Code duplication is a prime example. The more code you have the harder it is to know every piece of functionality in the system. Often duplication is introduced simply because you forget or never knew a piece of code already exists that does what you need.
Even if you know there is a piece of code that does something similar to what you want to do you are often not sure if it does exactly what you want. When there is time pressure and the code is complex enough that it would take significant effort to understand there is a huge incentive to duplicate.
Simplicity is hard
It often takes significant effort to achieve simplicity.
The first solution is hardly ever the simplest. It takes effort to understand the problem deeply and try a number of approaches until you find the simplest possible way to solve it.
This is hard to do, especially if there is existing complexity or there is time pressure. Luckily we never have to work with legacy code under unreasonable time pressures (note the sarcasm).
Simplicity can only be achieved if it is recognised, sought and prised.
Getting non technical stakeholders to understand this is difficult; especially since the cost of neglecting simplicity is only paid further down the line.
If the language you use gives you the option to do something that introduces complexity at some point you will be tempted to do it.
In the absence of language enforced constraints like Haskell’s immutability mistakes and abuses can and will happen.
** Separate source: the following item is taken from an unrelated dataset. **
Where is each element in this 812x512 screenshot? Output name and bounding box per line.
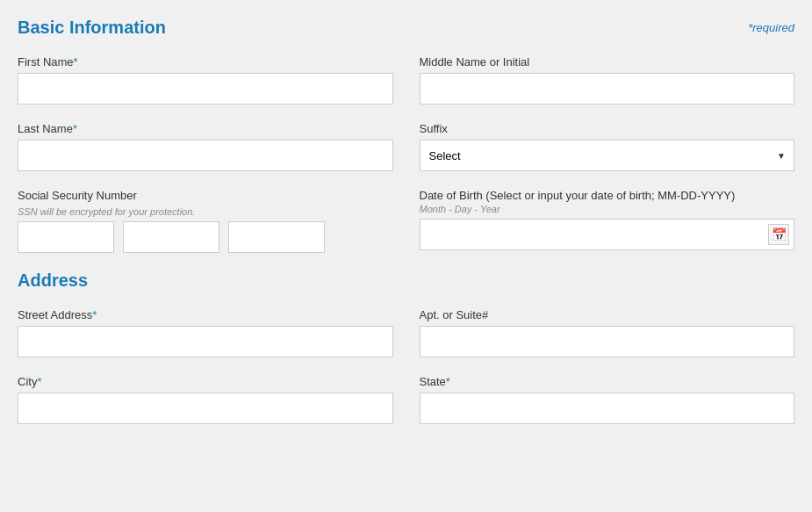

Garbage collection is a good example where power is traded for simplicity. In garbage collected languages you loose the power of manual memory management. You give up explicit control of how and when memory is allocated. In return memory leaks become a less common issue.
In the end the more powerful a language is the harder it is to understand systems constructed in it.
Simplicity is not optional
Unnecessary complexity is a dangerous thing.
Once it creeps into your solution it grows like a cancer. Over time it strangles your ability to understand, change and maintain your code.
Every decision you make should prioritise simplicity. Learn to recognise complexity when you see it. Strive to find a simpler solution. Value clear code over complex solutions.
Your mission is to pursue simplicity at all costs.